Input for this task: Begin

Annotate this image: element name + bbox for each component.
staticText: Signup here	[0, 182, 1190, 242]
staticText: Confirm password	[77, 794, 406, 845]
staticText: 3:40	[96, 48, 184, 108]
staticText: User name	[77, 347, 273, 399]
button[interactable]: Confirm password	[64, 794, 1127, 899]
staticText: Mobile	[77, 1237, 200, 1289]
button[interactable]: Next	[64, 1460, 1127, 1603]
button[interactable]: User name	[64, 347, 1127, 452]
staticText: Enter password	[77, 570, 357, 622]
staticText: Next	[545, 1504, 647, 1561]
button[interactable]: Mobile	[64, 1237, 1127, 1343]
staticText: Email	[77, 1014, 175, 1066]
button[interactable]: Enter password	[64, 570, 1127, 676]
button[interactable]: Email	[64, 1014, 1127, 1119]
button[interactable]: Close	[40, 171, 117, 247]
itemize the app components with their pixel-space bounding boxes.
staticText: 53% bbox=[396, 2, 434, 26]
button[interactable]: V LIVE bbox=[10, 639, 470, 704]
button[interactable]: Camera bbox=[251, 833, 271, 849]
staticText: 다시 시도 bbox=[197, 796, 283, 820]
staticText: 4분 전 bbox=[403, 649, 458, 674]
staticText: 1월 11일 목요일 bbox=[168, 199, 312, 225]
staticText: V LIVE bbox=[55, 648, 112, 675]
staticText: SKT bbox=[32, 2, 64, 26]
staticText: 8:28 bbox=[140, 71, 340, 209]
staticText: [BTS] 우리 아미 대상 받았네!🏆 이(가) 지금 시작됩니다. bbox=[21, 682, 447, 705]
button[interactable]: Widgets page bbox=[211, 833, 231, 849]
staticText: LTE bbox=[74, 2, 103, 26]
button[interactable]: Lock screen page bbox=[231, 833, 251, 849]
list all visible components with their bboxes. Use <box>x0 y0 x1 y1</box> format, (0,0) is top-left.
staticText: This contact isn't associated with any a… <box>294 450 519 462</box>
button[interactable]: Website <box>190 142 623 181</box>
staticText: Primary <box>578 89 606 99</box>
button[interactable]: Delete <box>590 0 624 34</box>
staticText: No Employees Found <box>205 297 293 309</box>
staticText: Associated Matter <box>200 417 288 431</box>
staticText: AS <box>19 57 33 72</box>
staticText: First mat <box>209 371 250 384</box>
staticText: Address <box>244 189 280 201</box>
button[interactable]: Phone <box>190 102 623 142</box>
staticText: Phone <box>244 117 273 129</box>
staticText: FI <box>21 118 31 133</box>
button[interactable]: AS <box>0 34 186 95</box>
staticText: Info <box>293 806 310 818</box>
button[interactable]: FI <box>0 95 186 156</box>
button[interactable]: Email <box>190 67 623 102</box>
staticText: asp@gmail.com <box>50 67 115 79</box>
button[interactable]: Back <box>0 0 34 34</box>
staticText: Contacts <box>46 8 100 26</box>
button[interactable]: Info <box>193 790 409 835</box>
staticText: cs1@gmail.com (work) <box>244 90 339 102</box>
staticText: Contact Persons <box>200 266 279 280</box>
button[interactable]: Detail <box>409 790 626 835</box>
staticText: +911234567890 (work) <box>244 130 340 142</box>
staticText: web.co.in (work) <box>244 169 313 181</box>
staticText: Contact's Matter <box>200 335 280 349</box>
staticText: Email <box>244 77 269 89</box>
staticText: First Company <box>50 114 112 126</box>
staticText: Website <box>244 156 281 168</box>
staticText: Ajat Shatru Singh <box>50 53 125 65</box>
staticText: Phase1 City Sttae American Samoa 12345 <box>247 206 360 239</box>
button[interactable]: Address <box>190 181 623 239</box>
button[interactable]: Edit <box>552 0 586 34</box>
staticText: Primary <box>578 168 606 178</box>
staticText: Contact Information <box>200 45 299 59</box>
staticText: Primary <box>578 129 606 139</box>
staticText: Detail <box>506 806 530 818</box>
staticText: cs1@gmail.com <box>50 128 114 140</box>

Input for this task: End

Exercise => Your answer should be all of the records, transcribed exactly.

Answer to the exercise =>
Annotate this image: element name + bbox for each component.
staticText: Signup here	[0, 182, 1190, 242]
staticText: Confirm password	[77, 794, 406, 845]
staticText: 3:40	[96, 48, 184, 108]
staticText: User name	[77, 347, 273, 399]
button[interactable]: Confirm password	[64, 794, 1127, 899]
staticText: Mobile	[77, 1237, 200, 1289]
button[interactable]: Next	[64, 1460, 1127, 1603]
button[interactable]: User name	[64, 347, 1127, 452]
staticText: Enter password	[77, 570, 357, 622]
staticText: Next	[545, 1504, 647, 1561]
button[interactable]: Mobile	[64, 1237, 1127, 1343]
staticText: Email	[77, 1014, 175, 1066]
button[interactable]: Enter password	[64, 570, 1127, 676]
button[interactable]: Email	[64, 1014, 1127, 1119]
button[interactable]: Close	[40, 171, 117, 247]
itemize the app components with their pixel-space bounding boxes.
staticText: 53% bbox=[396, 2, 434, 26]
button[interactable]: V LIVE bbox=[10, 639, 470, 704]
button[interactable]: Camera bbox=[251, 833, 271, 849]
staticText: 다시 시도 bbox=[197, 796, 283, 820]
staticText: 4분 전 bbox=[403, 649, 458, 674]
staticText: 1월 11일 목요일 bbox=[168, 199, 312, 225]
staticText: V LIVE bbox=[55, 648, 112, 675]
staticText: SKT bbox=[32, 2, 64, 26]
staticText: 8:28 bbox=[140, 71, 340, 209]
staticText: [BTS] 우리 아미 대상 받았네!🏆 이(가) 지금 시작됩니다. bbox=[21, 682, 447, 705]
button[interactable]: Widgets page bbox=[211, 833, 231, 849]
staticText: LTE bbox=[74, 2, 103, 26]
button[interactable]: Lock screen page bbox=[231, 833, 251, 849]
list all visible components with their bboxes. Use <box>x0 y0 x1 y1</box> format, (0,0) is top-left.
staticText: This contact isn't associated with any a… <box>294 450 519 462</box>
button[interactable]: Website <box>190 142 623 181</box>
staticText: Primary <box>578 89 606 99</box>
button[interactable]: Delete <box>590 0 624 34</box>
staticText: No Employees Found <box>205 297 293 309</box>
staticText: Associated Matter <box>200 417 288 431</box>
staticText: AS <box>19 57 33 72</box>
staticText: First mat <box>209 371 250 384</box>
staticText: Address <box>244 189 280 201</box>
button[interactable]: Phone <box>190 102 623 142</box>
staticText: Phone <box>244 117 273 129</box>
staticText: FI <box>21 118 31 133</box>
button[interactable]: AS <box>0 34 186 95</box>
staticText: Info <box>293 806 310 818</box>
button[interactable]: FI <box>0 95 186 156</box>
button[interactable]: Email <box>190 67 623 102</box>
staticText: asp@gmail.com <box>50 67 115 79</box>
button[interactable]: Back <box>0 0 34 34</box>
staticText: Contacts <box>46 8 100 26</box>
button[interactable]: Info <box>193 790 409 835</box>
staticText: cs1@gmail.com (work) <box>244 90 339 102</box>
staticText: Contact Persons <box>200 266 279 280</box>
button[interactable]: Detail <box>409 790 626 835</box>
staticText: +911234567890 (work) <box>244 130 340 142</box>
staticText: web.co.in (work) <box>244 169 313 181</box>
staticText: Contact's Matter <box>200 335 280 349</box>
staticText: Email <box>244 77 269 89</box>
staticText: First Company <box>50 114 112 126</box>
staticText: Website <box>244 156 281 168</box>
staticText: Ajat Shatru Singh <box>50 53 125 65</box>
staticText: Phase1 City Sttae American Samoa 12345 <box>247 206 360 239</box>
button[interactable]: Address <box>190 181 623 239</box>
button[interactable]: Edit <box>552 0 586 34</box>
staticText: Primary <box>578 168 606 178</box>
staticText: Contact Information <box>200 45 299 59</box>
staticText: Primary <box>578 129 606 139</box>
staticText: Detail <box>506 806 530 818</box>
staticText: cs1@gmail.com <box>50 128 114 140</box>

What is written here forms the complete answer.